On the calculations of the diffusion coefficients of oxygen and nitrogen in niobium

Abstract

The Snoek peaks for oxygen and nitrogen in niobium have been remeasured using a torsion pendulum equipped with LVDT transducers connected to an oscillograph for automatic data recording. The peak temperatures were determined using a new numerical analysis of the peak shape. These new low temperature data have been combined with high temperature direct data and intermediate temperature high frequency internal friction data reported in the literature. When it is assumed that the oxygen and nitrogen] occupied octahedral positions in the niobium matrix, the diffusion coefficients for both oxygen and nitrogen atoms follow a simple Arrhenius behavior.
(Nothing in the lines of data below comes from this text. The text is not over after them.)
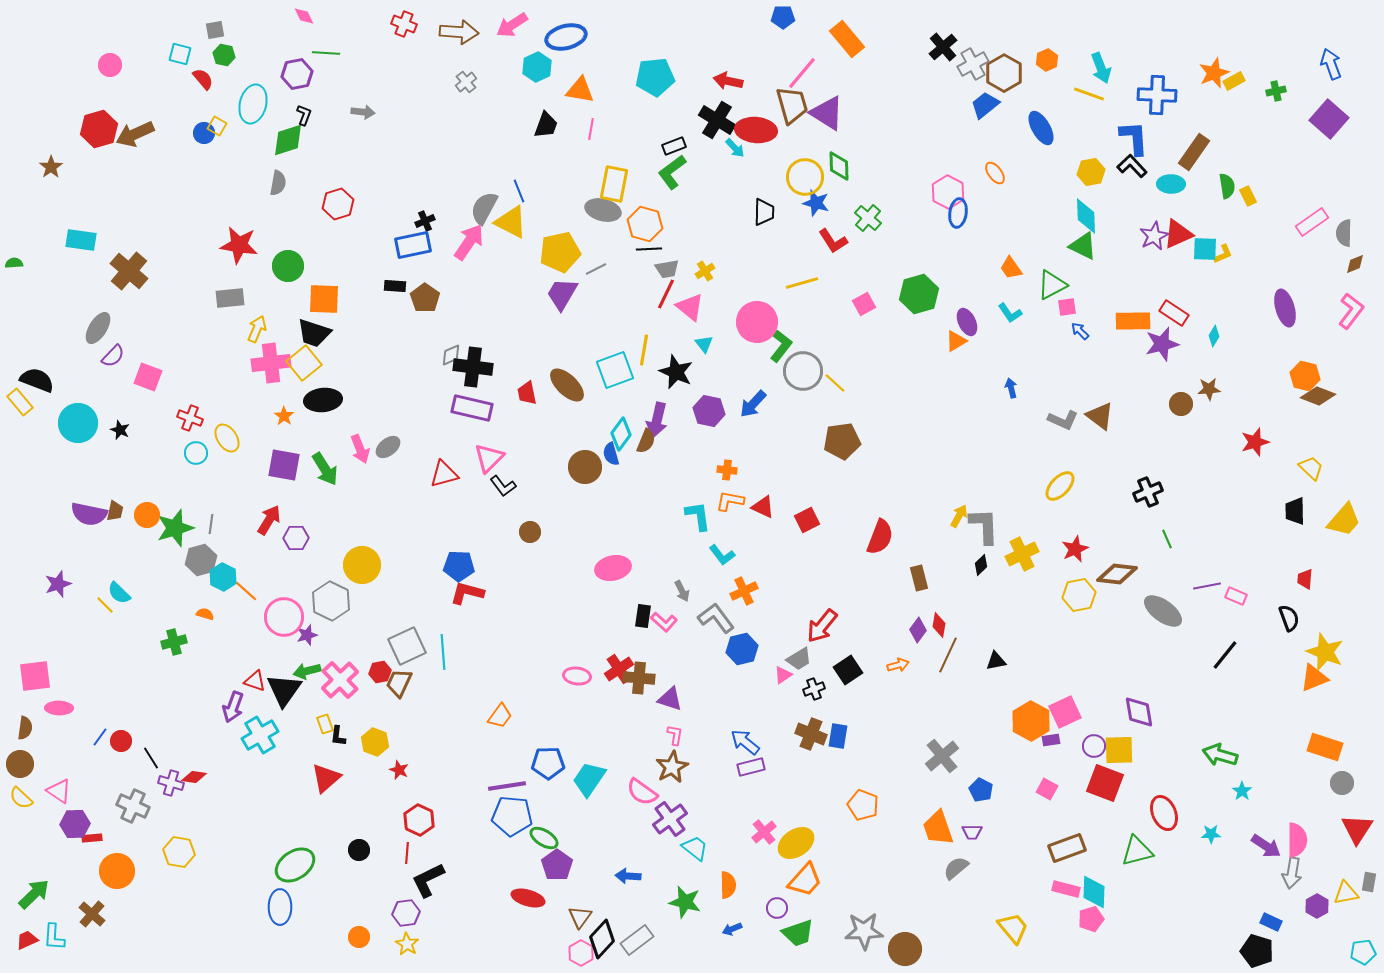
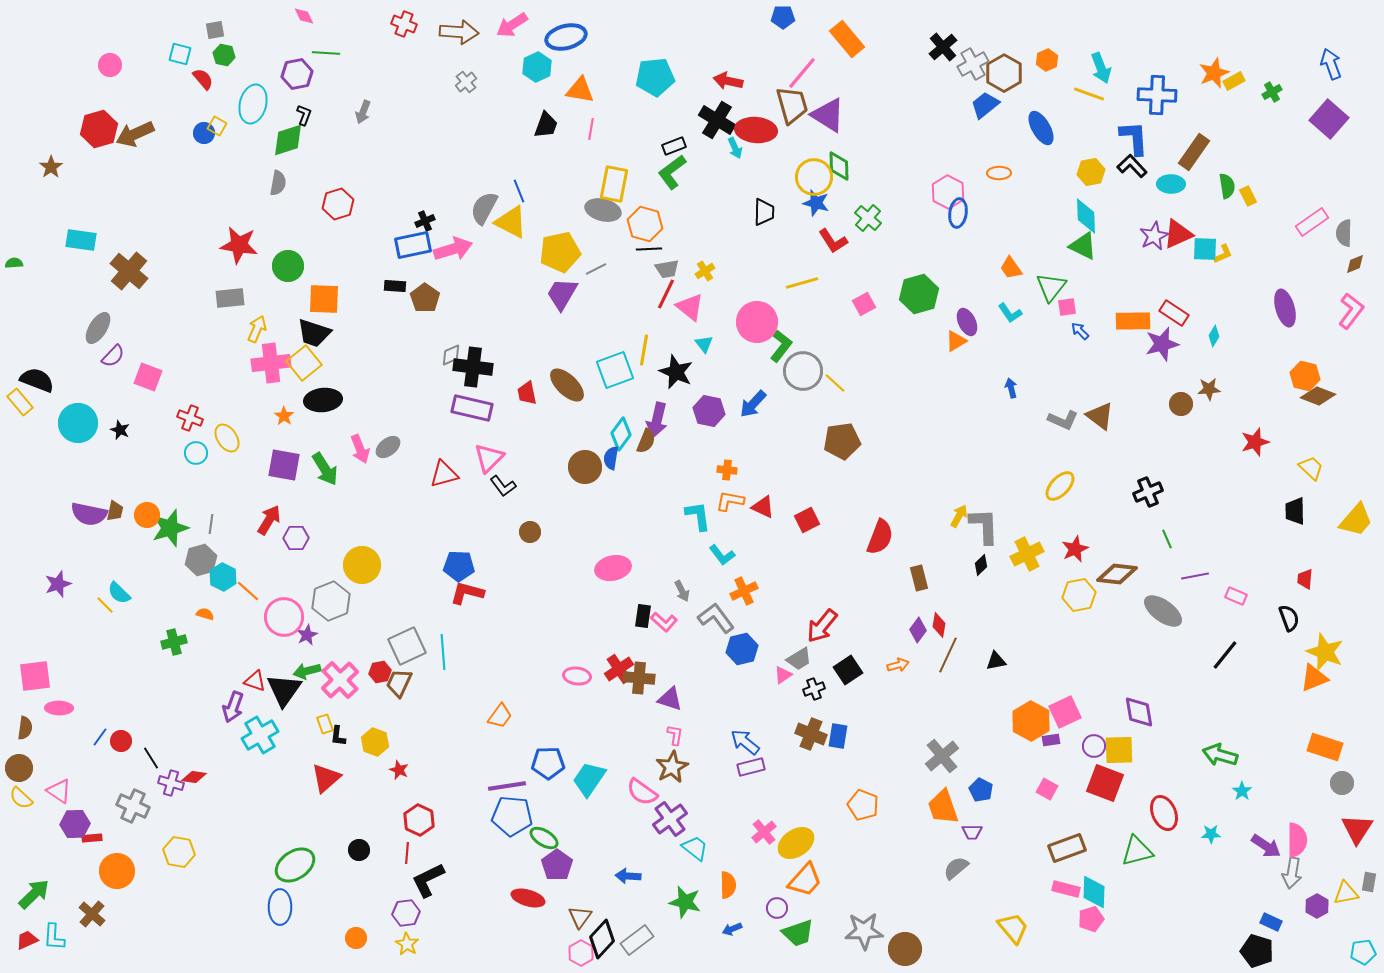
green cross at (1276, 91): moved 4 px left, 1 px down; rotated 18 degrees counterclockwise
gray arrow at (363, 112): rotated 105 degrees clockwise
purple triangle at (827, 113): moved 1 px right, 2 px down
cyan arrow at (735, 148): rotated 20 degrees clockwise
orange ellipse at (995, 173): moved 4 px right; rotated 55 degrees counterclockwise
yellow circle at (805, 177): moved 9 px right
pink arrow at (469, 242): moved 16 px left, 7 px down; rotated 39 degrees clockwise
green triangle at (1052, 285): moved 1 px left, 2 px down; rotated 24 degrees counterclockwise
blue semicircle at (611, 454): moved 4 px down; rotated 25 degrees clockwise
yellow trapezoid at (1344, 520): moved 12 px right
green star at (175, 528): moved 5 px left
yellow cross at (1022, 554): moved 5 px right
purple line at (1207, 586): moved 12 px left, 10 px up
orange line at (246, 591): moved 2 px right
gray hexagon at (331, 601): rotated 12 degrees clockwise
purple star at (307, 635): rotated 10 degrees counterclockwise
brown circle at (20, 764): moved 1 px left, 4 px down
orange trapezoid at (938, 828): moved 5 px right, 21 px up
orange circle at (359, 937): moved 3 px left, 1 px down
In the temperature range of this analysis (140 to 1000°C for oxygen and 270 to 1800°C for nitrogen) the equationsD = (5.3E - 7) exp - (1.095E5)/RT andD = (2.6E - 6) exp - (1.523E5)/RT apply for the diffusion of oxygen and nitrogen, respectively. Entropy of activation calculations were made using the above activation energies and frequency factors, and the results agree well with reported values for other systems as well as with the theory of Keyes. This good agreement suggests that the assumption that oxygen and nitrogen prefer octahedral sites is probably correct.